But could the same youth, now twenty-eight, represent with equal force and grandeur the role of science and philosophy among men? We have no evidence that Raphael had ever done much reading; he spoke with his brush and listened with his eyes; he lived in a world of form and colour in which words were trivial things unless they issued in the significant actions of men and women. He must have prepared himself by hurried study’ by dipping into Plato and Diogenes Laertius and Marsilio Facino, and by humble conversation with learned men, to rise now to his supreme conception.The School of Athens-- half a hundred figures summing up the rich centuries of Greek thought, and all gathered in an immortal moment under the coffered Arch of a massive pagan portico.

There, on the wall directly facing the apotheosis of theology in the Disputa, is the glorification of philosophy: Plato of the Jove like brow, deep eyes, flowing white hair and beard, with a finger pointing upward to his perfect state; Aristotle walking quietly beside him, thirty years younger, handsome and cheerful, holding out his hand with downward palm, as if to bring his master’s soaring idealism back to earth and the possible; Socrates counting off his arguments on his fingers, with armed Alcibiades listening to him lovingly; Pythagoras trying to imprison in harmonic tables the music of the spheres; a fair lady who might be Aspasia; Heraclitus writing Ephesian riddles; Diogenes lying carelessly disrobed on the marble steps; Archimedes drawing geometries on a slate for four absorbed youths; Ptolemy and Zoroaster bandying globes; a boy at the left running eagerly with books, surely seeking an autograph; an assiduous lad seated in a corner taking notes; peeking out at his left, little Federigo of Mantua, Isabella’s son and Julius’ pet; Bramante again; and hiding modestly, almost unseen, Raphael himself, now sprouting a moustache.

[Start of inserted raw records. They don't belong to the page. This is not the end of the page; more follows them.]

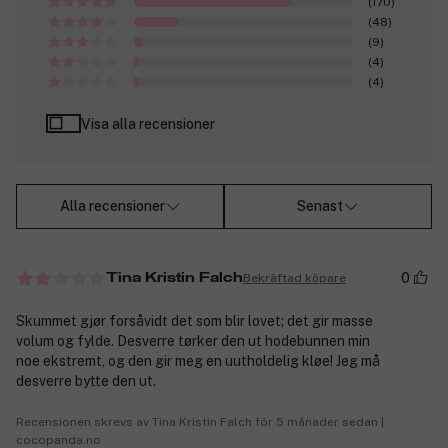
(170)
(48)
(9)
(4)
(4)
Visa alla recensioner
Alla recensioner
Senast
0
Bekräftad köpare
Tina Kristin Falch
Skummet gjør forsåvidt det som blir lovet; det gir masse
volum og fylde. Desverre tørker den ut hodebunnen min
noe ekstremt, og den gir meg en uutholdelig kløe! Jeg må
desverre bytte den ut.
Recensionen skrevs av Tina Kristin Falch för 5 månader sedan |
cocopanda.no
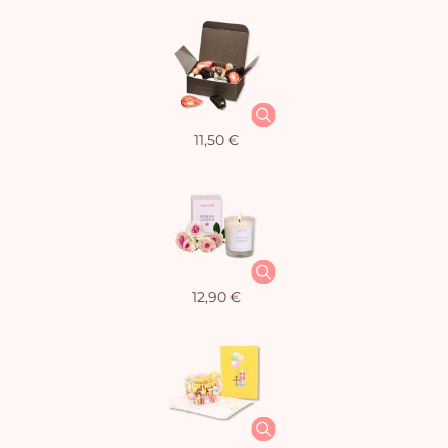
11,50 €
12,90 €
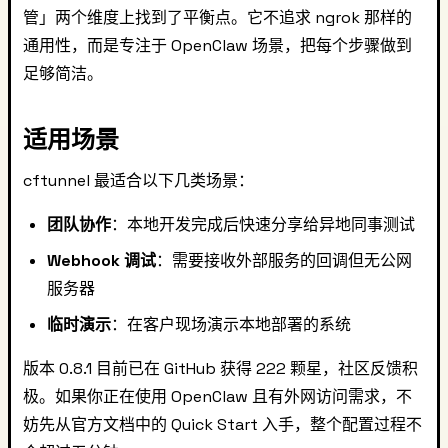
管」两个维度上找到了平衡点。它不追求 ngrok 那样的
通用性，而是专注于 OpenClaw 场景，把每个步骤做到
足够简洁。
适用场景
cftunnel 最适合以下几类场景：
团队协作
：本地开发完成后快速分享给异地同事测试
Webhook 调试
：需要接收外部服务的回调但无公网
服务器
临时演示
：在客户现场演示本地部署的系统
版本 0.8.1 目前已在 GitHub 获得 222 颗星，社区反馈积
极。如果你正在使用 OpenClaw 且有外网访问需求，不
妨先从官方文档中的 Quick Start 入手，整个配置过程不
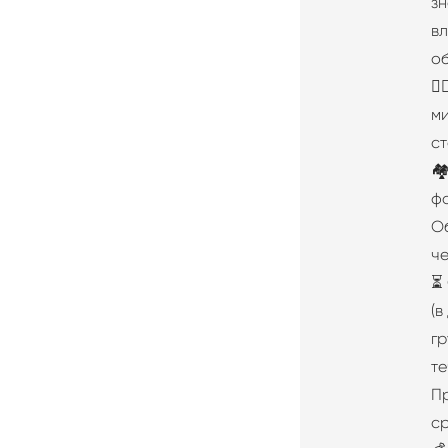
з
в
о
🙋
м
ст
🏘
фо
Об
че
⏳
(в
гр
те
П
ср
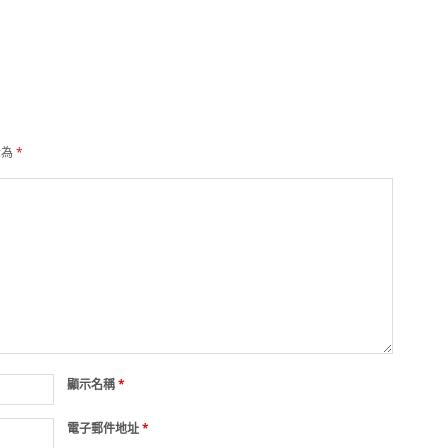
示為
*
顯示名稱
*
電子郵件地址
*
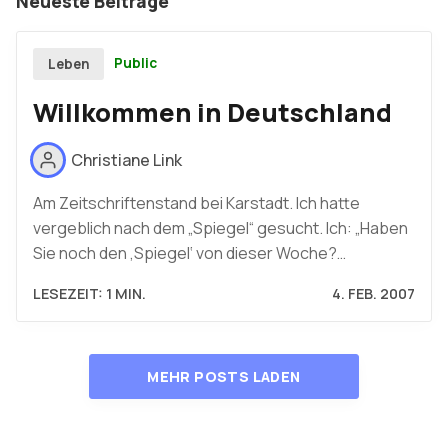
Neueste Beiträge
Public
Leben
Willkommen in Deutschland
Christiane Link
Am Zeitschriftenstand bei Karstadt. Ich hatte
vergeblich nach dem „Spiegel“ gesucht. Ich: „Haben
Sie noch den ‚Spiegel‘ von dieser Woche?…
LESEZEIT: 1 MIN.
4. FEB. 2007
MEHR POSTS LADEN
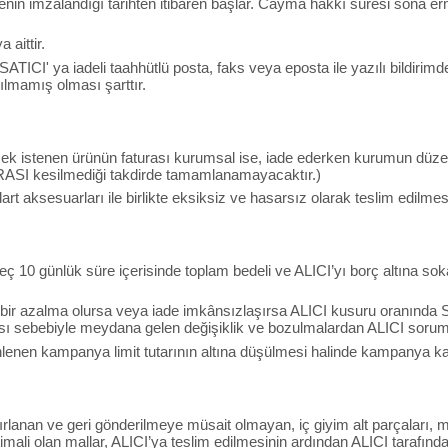
menin imzalandığı tarihten itibaren başlar. Cayma hakkı süresi sona e
aittir.
 SATICI' ya iadeli taahhütlü posta, faks veya eposta ile yazılı bild
lmamış olması şarttır.
lmek istenen ürünün faturası kurumsal ise, iade ederken kurumun düzen
RASI kesilmediği takdirde tamamlanamayacaktır.)
art aksesuarları ile birlikte eksiksiz ve hasarsız olarak teslim edilme
ç 10 günlük süre içerisinde toplam bedeli ve ALICI’yı borç altına sok
 bir azalma olursa veya iade imkânsızlaşırsa ALICI kusuru oranında 
sı sebebiyle meydana gelen değişiklik ve bozulmalardan ALICI soruml
nen kampanya limit tutarının altına düşülmesi halinde kampanya kapsa
ırlanan ve geri gönderilmeye müsait olmayan, iç giyim alt parçaları, ma
ali olan mallar, ALICI’ya teslim edilmesinin ardından ALICI tarafında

There are many more, about whose identity we shall let leisurely pundits dispute; all in all, such a parliament of wisdom had never been painted, perhaps never been conceived, before. And not a word about heresy, no philosophers burned at the stake; here under the protection of a Pope too great to fuss about the difference between one error and another, the young Christian has suddenly brought all these pagans together, painted them in their own character and with remarkable understanding and sympathy, and placed them where the theologians could see them and exchange fallibilities, and where the Pope, between one document and another, might contemplate the co-operative process and  creation of human thought. This painting and the Disputa are  the ideal of the Renaissance-- pagan antiquity and Christian faith living together in one room and harmony. These rival panels, in the sum of their conception, composition, and technique, are the apex of European painting, to which no man has ever risen again.

A third wall remained, smaller than the other two, and so broken by a casement window that unity of pictorial subject seemed impossible there. It was a brilliant choice to let the surface picture poetry and music; so a chamber heavily laden with theology and philosophy was made light and bright with the world of harmonious imagination, and gentle melodies could sing silently through the centuries across the room where unappealable decisions gave life or death. In this fresco of Parnassus, Apollo seated under some laurel trees atop the sacred mount, draws from his  viol “ditties of no tone”; and at his right a muse reclines in graceful ease, baring a lovely breast to the saints and sages on the adjacent walls; and Homer recites his hexameters in blind ecstasy, and Dante looks with unreconciled severity even at this goodly company of graces and bards; and Sappho, too beautiful to be Lesbian, strums her cithara; and Virgil, Horace, Ovid, Tibullus and other singers chosen by time mingle with Petrarch, Boccaccio, Ariosto, Sannazaro, and lesser voices of more recent Italy. So the young artist suggested that “life without music would be a mistake”, and that the strains and visions of poetry might lift men to heights as lofty as the myopia of wisdom and the impudence of theology.

Finally Raphael in this period raised portrait painting to a height that only Titian would reach again. The portrait was a characteristic product of the Renaissance, and corresponds to the proud liberation of the individual in that flamboyant age. Raphael’s portraits are not numerous but they all stand on the highest level of the art. One of the finest is Bindo Altoviti. Who could surmise that this gentle but alert youth, healthy and clear eyed, and as pretty as a girl, was no poet but a banker, and a generous patron of artists from Raphael to Cellini? He was twenty-two when so portrayed; in 1556 hr died at Rome after a noble but disasterous and exhausting effort to save the independence of Siena from Florence. And of course to this period belongs the greatest of all the portraits, the Julius II of the Uffizi Gallery ( c. 1512 ) We cannot say that this is the original that first came from Raphaels hand; possibly it is a studio replica; and the marvelous copy in the Pitti Palace was made by none other than that rival portraitist, Titian. The fate of the original is unknown.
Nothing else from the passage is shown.